My mom is in the hospital. It's been very rough for me. I love her dearly and want what's best for her. I know as of late, her life isn't all that great. She has emphysema and is blind. Getting around gets harder and harder for her each day. I just want her to be comfortable and happy...neither of which I think she can achieve. It's heartbreaking for me. I wish I could wave a magic wand and make it all better for her.
I also am embarrassed to say, I wish I could have uttered some words to her the last time I saw her. She asked me to pray for her. I did so but silently. I've never been good at praying out loud. So, on Monday night, I laid hands on her and prayed. I prayed for healing and if that wasn't to come at least for her comfort and peace. I prayed for able bodied and compassionate care givers. From now on, I will always pray for compassionate care givers for anyone in the hospital because I now know how important that is. Lastly, I prayed for her soul. I wanted to do it out loud, but I couldn't. I wish I could, but I couldn't.

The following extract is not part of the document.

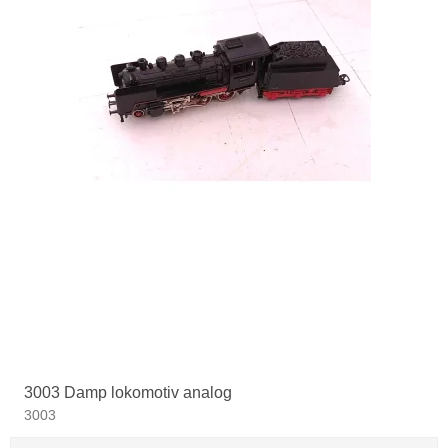
3003 Damp lokomotiv analog
3003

The next morning, before I left to travel back home, I prayed again. This time I told her I was praying for her. She said she knew I had prayed for her last night, too. I should have taken that time and asked if she believed in Christ and would claim him as her Savior. I couldn't though. I am not a strong enough Christian and feel like I have failed in not doing so. I believe that God knows our hearts and if Mom is asking for prayers, it must mean she believes. But, I didn't ask and for that, I am ashamed. I feel like I let everyone down...Mom, my Christian friends, me, God. I do wish I could have done it. Perhaps I'll get a second chance. Perhaps not. I hope my fear and lack of faith can be forgiven.
I just wish I could have done it differently.